Providing Clean Syringes at Community Pharmacies: Stigma and Reality

AUGUST 02, 2016
Jeannette Y. Wick, RPh, MBA, FASCP
The crackdown on opioid abuse has prompted increased heroin use in communities across the United States.

Heroin, which is easier to access and less expensive than prescription narcotics, has made a comeback as drug dealers cater to users who can no longer access prescription opioids. Illicit injection drugs, such as heroin, can spread blood-borne pathogens when delivered using a dirty needle. For that reason, public health officials are looking for harm-reduction strategies.

Syringe exchange programs run by public health officials are the most effective way to stem the spread of HIV and hepatitis C. However, communities stigmatize these programs, and local and state laws restrict them.

An alternative is the sale of nonprescription sterile syringes at community pharmacies. Pharmacies have trained professional staffs, are open long hours regularly, and are perceived as having less stigma with this process because they provide other products and services.

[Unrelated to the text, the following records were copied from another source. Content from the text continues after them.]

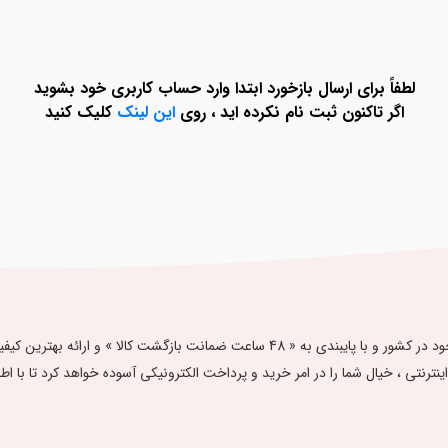
لطفاً برای ارسال بازخورد ابتدا وارد حساب کاربری خود بشوید
اگر تاکنون ثبت نام نکرده اید ، روی
این لینک
کلیک کنید
فروشگاه اینترنتی آدلی گالری ، با تلاش بر تامین مرغوب‌ترین محصولات موجود در کشور و با پا
ت اینترنتی ، خیال شما را در امر خرید و پرداخت الکترونیکی آسوده خواهد کرد تا با اطمینان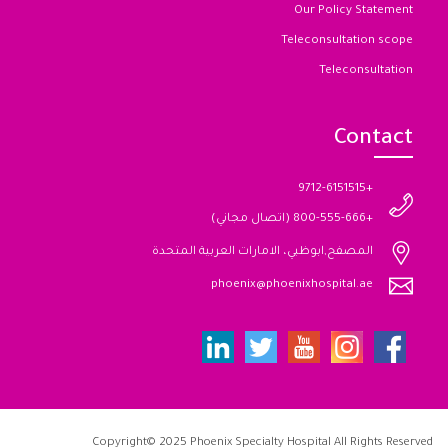
Our Policy Statement
Teleconsultation scope
Teleconsultation
Contact
+9712-6151515
+800-555-666 (اتصال مجاني)
المصفح,ابوظبي، الامارات العربية المتحدة
phoenix@phoenixhospital.ae
Copyright© 2025 Phoenix Specialty Hospital All Rights Reserved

Government intervention can pave the way for pharmacists to dispense clean syringes. Sadly, some pharmacists circumvent it by establishing policies and practices that are stricter than those established by local and state law.

Now, an article published ahead-of-print in Drug and Alcohol Dependence suggests that education on barriers to nonprescription sterile syringe distribution, more open laws and pharmacy protocols, and decentralization of syringe dispersal will decrease the public health burden of dirty needles.

The researchers interviewed 71 retail pharmacists in California, Kansas, Mississippi, and New Jersey. A small subset of 17 pharmacists (approximately 24%) disclosed ethical reservations about providing nonprescription sterile syringes.

Incorporating dispensing into pharmacy training can abate pharmacist resistance to dispense nonprescription sterile syringes. Pharmacists are more receptive to dispensing syringes to injection drug users if they believe it’s part of their public health duty.

Pharmacies should be encouraged to avoid building additional access barriers into their practice. Some pharmacies set minimum syringe orders, demand prescriptions, or require that patients have an injected drug prescription at the store.

Increasing the number of dispensing facilities lessens pharmacist reluctance by making clean syringe activities routine and normal.

Pharmacists will encounter injection drug users requesting nonprescription sterile syringes as heroin use increases. The provision of clean syringes is a key public health tool, but it runs against some pharmacists’ moral beliefs and some pharmacies’ protocols.